Segment Start: Data to examine

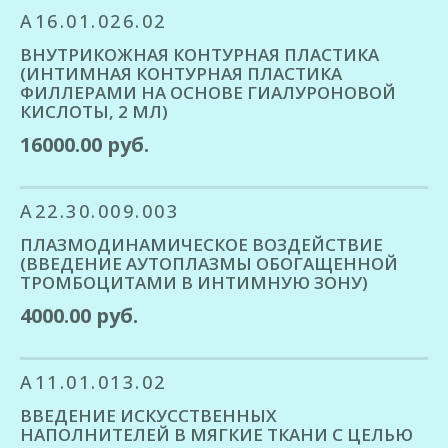
A16.01.026.02
ВНУТРИКОЖНАЯ КОНТУРНАЯ ПЛАСТИКА
(ИНТИМНАЯ КОНТУРНАЯ ПЛАСТИКА
ФИЛЛЕРАМИ НА ОСНОВЕ ГИАЛУРОНОВОЙ
КИСЛОТЫ, 2 МЛ)
16000.00 руб.
A22.30.009.003
ПЛАЗМОДИНАМИЧЕСКОЕ ВОЗДЕЙСТВИЕ
(ВВЕДЕНИЕ АУТОПЛАЗМЫ ОБОГАЩЕННОЙ
ТРОМБОЦИТАМИ В ИНТИМНУЮ ЗОНУ)
4000.00 руб.
A11.01.013.02
ВВЕДЕНИЕ ИСКУССТВЕННЫХ
НАПОЛНИТЕЛЕЙ В МЯГКИЕ ТКАНИ С ЦЕЛЬЮ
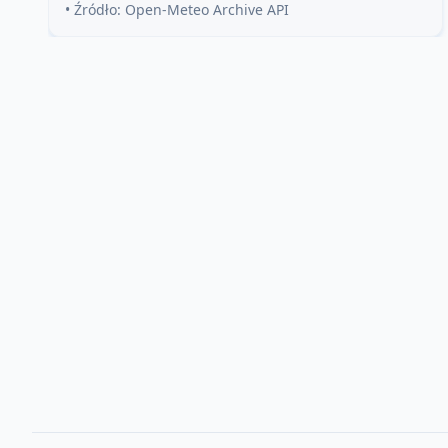
• Źródło: Open-Meteo Archive API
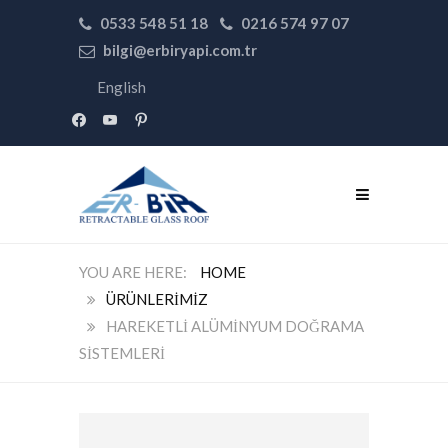
0533 548 51 18
0216 574 97 07
bilgi@erbiryapi.com.tr
English
facebook
youtube
pinterest
HOME
ÜRÜNLERIMIZ
HAREKETLI ALÜMINYUM DOĞRAMA
SISTEMLERI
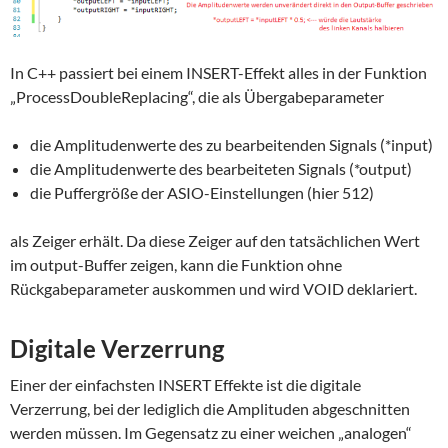
In C++ passiert bei einem INSERT-Effekt alles in der Funktion
„ProcessDoubleReplacing“, die als Übergabeparameter
die Amplitudenwerte des zu bearbeitenden Signals (*input)
die Amplitudenwerte des bearbeiteten Signals (*output)
die Puffergröße der ASIO-Einstellungen (hier 512)
als Zeiger erhält. Da diese Zeiger auf den tatsächlichen Wert
im output-Buffer zeigen, kann die Funktion ohne
Rückgabeparameter auskommen und wird VOID deklariert.
Digitale Verzerrung
Einer der einfachsten INSERT Effekte ist die digitale
Verzerrung, bei der lediglich die Amplituden abgeschnitten
werden müssen. Im Gegensatz zu einer weichen „analogen“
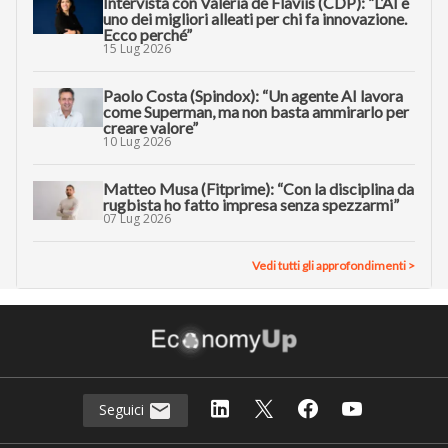
Intervista con Valeria de Flaviis (CDP): “L’AI è
uno dei migliori alleati per chi fa innovazione.
Ecco perché”
15 Lug 2026
Paolo Costa (Spindox): “Un agente AI lavora
come Superman, ma non basta ammirarlo per
creare valore”
10 Lug 2026
Matteo Musa (Fitprime): “Con la disciplina da
rugbista ho fatto impresa senza spezzarmi”
07 Lug 2026
Vedi tutti gli approfondimenti >
Seguici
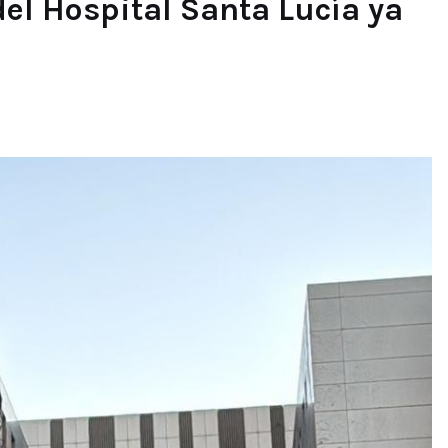
del Hospital Santa Lucía ya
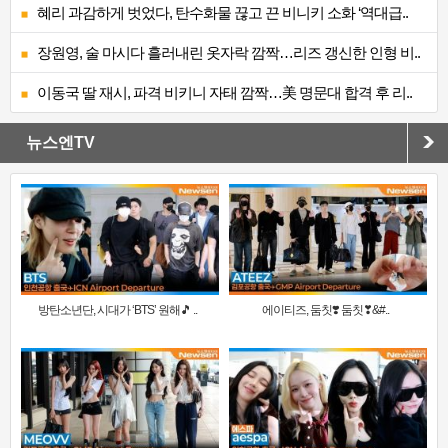
혜리 과감하게 벗었다, 탄수화물 끊고 끈 비니키 소화 ‘역대급..
장원영, 술 마시다 흘러내린 옷자락 깜짝…리즈 갱신한 인형 비..
이동국 딸 재시, 파격 비키니 자태 깜짝…美 명문대 합격 후 리..
뉴스엔TV
방탄소년단, 시대가 ‘BTS’ 원해🎵 ..
에이티즈, 둠칫❣️ 둠칫❣&#..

Segment End: Data to examine

What is needed:
Set every record down again verbatim, without pictures.

Result of the task:
A16.01.026.02
ВНУТРИКОЖНАЯ КОНТУРНАЯ ПЛАСТИКА
(ИНТИМНАЯ КОНТУРНАЯ ПЛАСТИКА
ФИЛЛЕРАМИ НА ОСНОВЕ ГИАЛУРОНОВОЙ
КИСЛОТЫ, 2 МЛ)
16000.00 руб.
A22.30.009.003
ПЛАЗМОДИНАМИЧЕСКОЕ ВОЗДЕЙСТВИЕ
(ВВЕДЕНИЕ АУТОПЛАЗМЫ ОБОГАЩЕННОЙ
ТРОМБОЦИТАМИ В ИНТИМНУЮ ЗОНУ)
4000.00 руб.
A11.01.013.02
ВВЕДЕНИЕ ИСКУССТВЕННЫХ
НАПОЛНИТЕЛЕЙ В МЯГКИЕ ТКАНИ С ЦЕЛЬЮ
• Źródło: Open-Meteo Archive API
0533 548 51 18
0216 574 97 07
bilgi@erbiryapi.com.tr
English
facebook
youtube
pinterest
HOME
ÜRÜNLERIMIZ
HAREKETLI ALÜMINYUM DOĞRAMA
SISTEMLERI
In C++ passiert bei einem INSERT-Effekt alles in der Funktion
„ProcessDoubleReplacing“, die als Übergabeparameter
die Amplitudenwerte des zu bearbeitenden Signals (*input)
die Amplitudenwerte des bearbeiteten Signals (*output)
die Puffergröße der ASIO-Einstellungen (hier 512)
als Zeiger erhält. Da diese Zeiger auf den tatsächlichen Wert
im output-Buffer zeigen, kann die Funktion ohne
Rückgabeparameter auskommen und wird VOID deklariert.
Digitale Verzerrung
Einer der einfachsten INSERT Effekte ist die digitale
Verzerrung, bei der lediglich die Amplituden abgeschnitten
werden müssen. Im Gegensatz zu einer weichen „analogen“
Intervista con Valeria de Flaviis (CDP): “L’AI è
uno dei migliori alleati per chi fa innovazione.
Ecco perché”
15 Lug 2026
Paolo Costa (Spindox): “Un agente AI lavora
come Superman, ma non basta ammirarlo per
creare valore”
10 Lug 2026
Matteo Musa (Fitprime): “Con la disciplina da
rugbista ho fatto impresa senza spezzarmi”
07 Lug 2026
Vedi tutti gli approfondimenti >
Seguici
del Hospital Santa Lucía ya
혜리 과감하게 벗었다, 탄수화물 끊고 끈 비니키 소화 ‘역대급..
장원영, 술 마시다 흘러내린 옷자락 깜짝…리즈 갱신한 인형 비..
이동국 딸 재시, 파격 비키니 자태 깜짝…美 명문대 합격 후 리..
뉴스엔TV
방탄소년단, 시대가 ‘BTS’ 원해🎵 ..
에이티즈, 둠칫❣️ 둠칫❣&#..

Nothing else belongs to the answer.